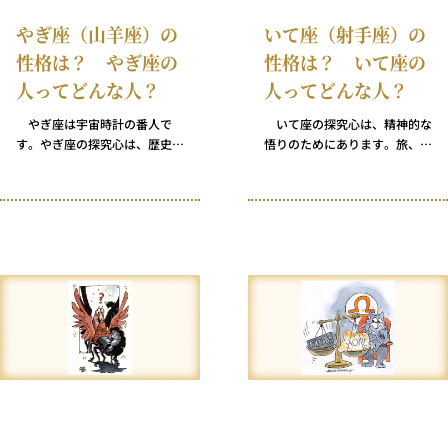
です。みずがめ座の人が親切
やぎ座（山羊座）の
いて座（射手座）の
で、常にものごとを客観的にと
性格は？ やぎ座の
性格は？ いて座の
らえるのはこのためです。
人ってどんな人？
人ってどんな人？
やぎ座は宇宙時計の番人で
いて座の探究心は、精神的な
す。やぎ座の探究心は、歴史を
悟りのためにあります。旅、冒
大切にし、過ぎゆく時間の神秘
険、逃避行、魅惑……いて座が
をはかることに向けられていま
求めているものはただ一つ、有
す。 一方でやぎ座は、時間を
限の世界を無限の世界へとつな
奪うことよりも与えることを好
ぐ、とらえどころのない知恵の
みます。人生でもっとも貴重で
橋です。大方のいて座の人たち
ありながら限られた資源である
は道化師の帽子をかぶっていま
「時間」をより多く使えるよう
すが、それは、いて座にとって
に手助けし、他の人にチャンス
道化師の帽子はもっとも深い哲
を生み出すことが、すべてのや
学者の頭にあるべきものだから
ぎ座の人々の崇高な願いです。
です。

> _Exercise requirements_:
Only the pictures are to be left out; write out all the other data exactly.

> _Answer below_:
です。みずがめ座の人が親切
やぎ座（山羊座）の
いて座（射手座）の
で、常にものごとを客観的にと
性格は？ やぎ座の
性格は？ いて座の
らえるのはこのためです。
人ってどんな人？
人ってどんな人？
やぎ座は宇宙時計の番人で
いて座の探究心は、精神的な
す。やぎ座の探究心は、歴史を
悟りのためにあります。旅、冒
大切にし、過ぎゆく時間の神秘
険、逃避行、魅惑……いて座が
をはかることに向けられていま
求めているものはただ一つ、有
す。 一方でやぎ座は、時間を
限の世界を無限の世界へとつな
奪うことよりも与えることを好
ぐ、とらえどころのない知恵の
みます。人生でもっとも貴重で
橋です。大方のいて座の人たち
ありながら限られた資源である
は道化師の帽子をかぶっていま
「時間」をより多く使えるよう
すが、それは、いて座にとって
に手助けし、他の人にチャンス
道化師の帽子はもっとも深い哲
を生み出すことが、すべてのや
学者の頭にあるべきものだから
ぎ座の人々の崇高な願いです。
です。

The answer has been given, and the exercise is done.